**PROBLEM DETAILS**
Please return all lines from the records below that include the string "room".

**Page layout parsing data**
_ _ _ _

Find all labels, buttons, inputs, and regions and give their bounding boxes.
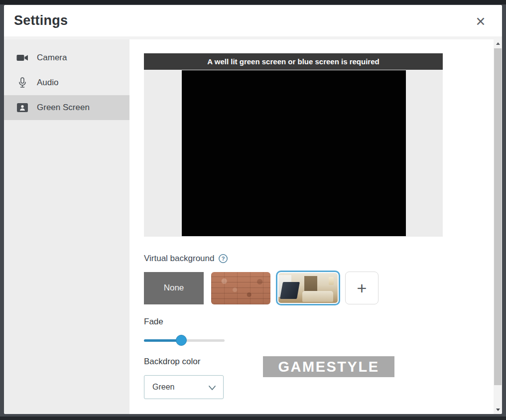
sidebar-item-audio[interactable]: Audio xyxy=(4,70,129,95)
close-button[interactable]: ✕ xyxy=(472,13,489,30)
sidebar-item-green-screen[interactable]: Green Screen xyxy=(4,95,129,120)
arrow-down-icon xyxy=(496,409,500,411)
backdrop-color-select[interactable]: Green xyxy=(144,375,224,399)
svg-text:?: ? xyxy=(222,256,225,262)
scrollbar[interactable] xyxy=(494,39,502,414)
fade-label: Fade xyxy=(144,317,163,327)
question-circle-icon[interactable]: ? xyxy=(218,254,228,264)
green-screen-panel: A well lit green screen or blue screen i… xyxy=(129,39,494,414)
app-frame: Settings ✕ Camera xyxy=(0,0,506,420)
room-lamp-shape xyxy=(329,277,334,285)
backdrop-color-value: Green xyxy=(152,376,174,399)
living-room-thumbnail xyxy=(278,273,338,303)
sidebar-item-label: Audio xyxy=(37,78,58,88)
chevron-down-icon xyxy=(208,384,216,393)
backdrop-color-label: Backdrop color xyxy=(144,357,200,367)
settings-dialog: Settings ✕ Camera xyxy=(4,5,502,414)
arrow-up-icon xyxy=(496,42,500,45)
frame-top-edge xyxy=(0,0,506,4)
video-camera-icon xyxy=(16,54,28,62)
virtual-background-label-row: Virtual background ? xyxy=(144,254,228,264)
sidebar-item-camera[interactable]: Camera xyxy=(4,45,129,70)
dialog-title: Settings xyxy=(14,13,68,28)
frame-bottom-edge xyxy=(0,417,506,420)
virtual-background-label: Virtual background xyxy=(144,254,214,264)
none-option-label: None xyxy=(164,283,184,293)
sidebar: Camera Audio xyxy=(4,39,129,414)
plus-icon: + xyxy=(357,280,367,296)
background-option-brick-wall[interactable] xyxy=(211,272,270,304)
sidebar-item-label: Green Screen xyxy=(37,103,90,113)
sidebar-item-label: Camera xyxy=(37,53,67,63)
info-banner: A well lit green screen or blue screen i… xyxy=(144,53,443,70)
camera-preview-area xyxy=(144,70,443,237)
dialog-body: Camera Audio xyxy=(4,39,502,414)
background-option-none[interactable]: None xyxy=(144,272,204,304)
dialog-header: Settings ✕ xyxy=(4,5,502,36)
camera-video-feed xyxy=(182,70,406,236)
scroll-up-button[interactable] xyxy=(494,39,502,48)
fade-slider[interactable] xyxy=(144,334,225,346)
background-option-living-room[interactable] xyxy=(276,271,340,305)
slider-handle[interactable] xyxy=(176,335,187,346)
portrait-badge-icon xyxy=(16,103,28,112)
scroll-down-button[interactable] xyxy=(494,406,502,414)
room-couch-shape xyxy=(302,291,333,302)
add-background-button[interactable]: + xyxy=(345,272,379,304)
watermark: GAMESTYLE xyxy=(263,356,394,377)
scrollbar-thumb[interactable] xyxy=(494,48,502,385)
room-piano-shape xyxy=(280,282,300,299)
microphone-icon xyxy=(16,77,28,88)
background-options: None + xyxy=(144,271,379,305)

_ _ _ _

**RESPONSE**
room-lamp-shape xyxy=(329,277,334,285)
living-room-thumbnail xyxy=(278,273,338,303)
background-option-living-room[interactable] xyxy=(276,271,340,305)
room-couch-shape xyxy=(302,291,333,302)
room-piano-shape xyxy=(280,282,300,299)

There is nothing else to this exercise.